International Solar Mission to End Following Stellar Performance
WASHINGTON - The joint NASA and European Space Agency Ulysses mission to study the sun and its influence on surrounding space is likely to cease operations in the next few months. The venerable spacecraft, which has lasted more than 17 years or almost four times its expected mission lifetime, is succumbing to the harsh environment of space.
Ulysses was the first mission to survey the space environment above and below the poles of the sun. The reams of data Ulysses returned have forever changed the way scientists view our star and its effects.
"I remember when we got those first pictures of Ulysses floating out of the space shuttle Discovery's payload bay back in October of 1990 and thinking we had a great five years ahead of us," said Ed Massey, Ulysses project manager at NASA's Jet Propulsion Laboratory, Pasadena, Calif. "I never dared think that we would be receiving invaluable science data on a near continuous basis for more than 17 years. Ulysses has set the bar on solar science data collection quite high."
Science findings and discoveries from the mission were numerous and unprecedented. Examples include taking the first direct measurements of interstellar dust particles and interstellar helium atoms in the solar system and the discovery that the magnetic field leaving the sun is balanced across latitudes.
"The data and science output of this mission truly deserves to be named after the legendary explorer in Greek mythology," said Arik Posner, Ulysses program scientist, NASA Headquarters, Washington. "My compliments go out to the international team of scientists and engineers who built a spaceship and instrument payload that is highly sensitive, yet durable enough that it withstood the most extreme conditions in the solar system, including a polar passage of the giant planet Jupiter."
Since its Jupiter flyby in 1992, Ulysses has been in a six-year orbit around the sun. Its long path through space carries it out to Jupiter's orbit and back. The farther it ventures from the sun, the colder the spacecraft becomes. If it drops to 36 degrees Fahrenheit, the spacecraft's hydrazine fuel will freeze. This has not been a problem in the past because Ulysses carries heaters to maintain a workable onboard temperature.
The spacecraft is powered by the decay of a radioactive isotope. Over its 17-plus years, the power has been steadily dropping. The spacecraft no longer can run all of its communications, heating and scientific equipment simultaneously. "We expect certain parts of the spacecraft to reach 36 degrees pretty soon," said Richard Marsden, ESA project scientist and mission manager. This temperature drop will block the fuel pipes, making the spacecraft impossible to maneuver.

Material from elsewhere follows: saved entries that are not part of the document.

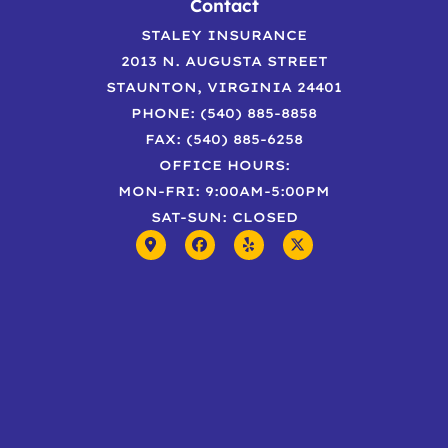
Contact
STALEY INSURANCE
2013 N. AUGUSTA STREET
STAUNTON, VIRGINIA 24401
PHONE: (540) 885-8858
FAX: (540) 885-6258
OFFICE HOURS:
MON-FRI: 9:00AM-5:00PM
SAT-SUN: CLOSED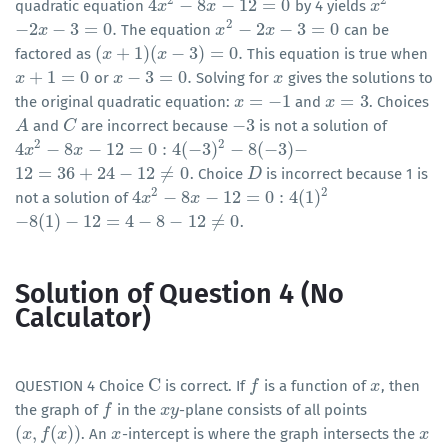
2
2
4
−
8
−
12
=
0
quadratic equation
by 4 yields
4
x
x
2
−
8
x
−
12
x
=
0
x
x
2
2
−
2
−
3
=
0
.
−
2
−
3
=
0
The equation
can be
−
2
x
−
x
3
=
0
.
x
x
2
−
2
x
−
3
=
x
0
(
+
1
)
(
−
3
)
=
0
.
factored as
This equation is true when
(
x
x
+
1
)
(
x
−
3
)
=
x
0
.
+
1
=
0
−
3
=
0
.
or
Solving for
gives the solutions to
x
x
+
1
=
0
x
x
−
3
=
0
.
x
x
=
−
1
=
3
the original quadratic equation:
and
. Choices
x
x
=
−
1
x
x
=
3
−
3
and
are incorrect because
is not a solution of
A
A
C
C
−
3
2
2
4
−
8
−
12
=
0
:
4
(
−
3
)
−
8
(
−
3
)
−
4
x
x
2
−
8
x
−
12
x
=
0
:
4
(
−
3
)
2
−
8
(
−
3
)
−
12
=
36
+
24
−
12
≠
0
. Choice
is incorrect because 1 is
12
=
36
+
24
−
12
≠
0
D
D
2
2
4
−
8
−
12
=
0
:
4
(
1
)
not a solution of
4
x
x
2
−
8
x
−
12
x
=
0
:
4
(
1
)
2
−
8
(
1
)
−
12
=
4
−
8
−
12
≠
0
.
−
8
(
1
)
−
12
=
4
−
8
−
12
≠
0
Solution of Question 4 (No
Calculator)
C
QUESTION 4 Choice
is correct. If
is a function of
, then
C
f
f
x
x
the graph of
in the
-plane consists of all points
f
f
x
x
y
y
(
,
(
)
)
. An
-intercept is where the graph intersects the
(
x
x
,
f
(
f
x
)
)
x
x
x
x
x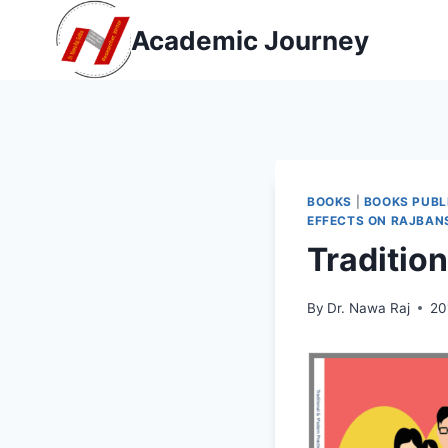
Skip
Academic Journey
to
content
BOOKS
|
BOOKS PUBL
EFFECTS ON RAJBAN
Traditio
By
Dr. Nawa Raj
20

The NASA/ESA project team approved a plan to temporarily shut off the main spacecraft's X- band transmitter. This would release 60 watts of power, which could be channeled to the science instruments and the heater. The team planned to turn the transmitter back on when data was to be transmitted back to Earth. This would have made it possible to run Ulysses for up to another two years.
Unfortunately, during the first test of this approach in January, the power supply to the radio transmitter failed to turn back on. Engineers believe the fault can be traced to the transmitter's power supply, meaning that the extra energy they hoped to gain cannot be routed to the heater and science instruments. "The decision to switch the transmitter off was not taken lightly. It was the only way to continue the science mission," Marsden said.
After many attempts, the Ulysses project team now considers it highly unlikely that the X-band transmitter will be recovered. As a result, the spacecraft has lost its ability to send large quantities of scientific data back to Earth and is facing the gradual freezing of its fuel lines. The team plans to continue operating the spacecraft in its reduced capacity, using the alternate S-band transmitter, for as long as they can over the next few weeks.
"We will squeeze the very last drops of science out of it that we can," Marsden said. "Ulysses is a terrific old workhorse. It has produced great science and lasted much longer than we ever thought it would."
The Ulysses spacecraft was built by Dornier Systems of Germany for ESA. NASA provided the launch and the upper stage boosters. The U.S. Department of Energy, Washington, supplied the generator that powers the spacecraft; science instruments were provided by both U.S. and European investigators. The spacecraft is operated from JPL by a joint NASA/ESA team and has employed NASA's Deep Space Network for communications.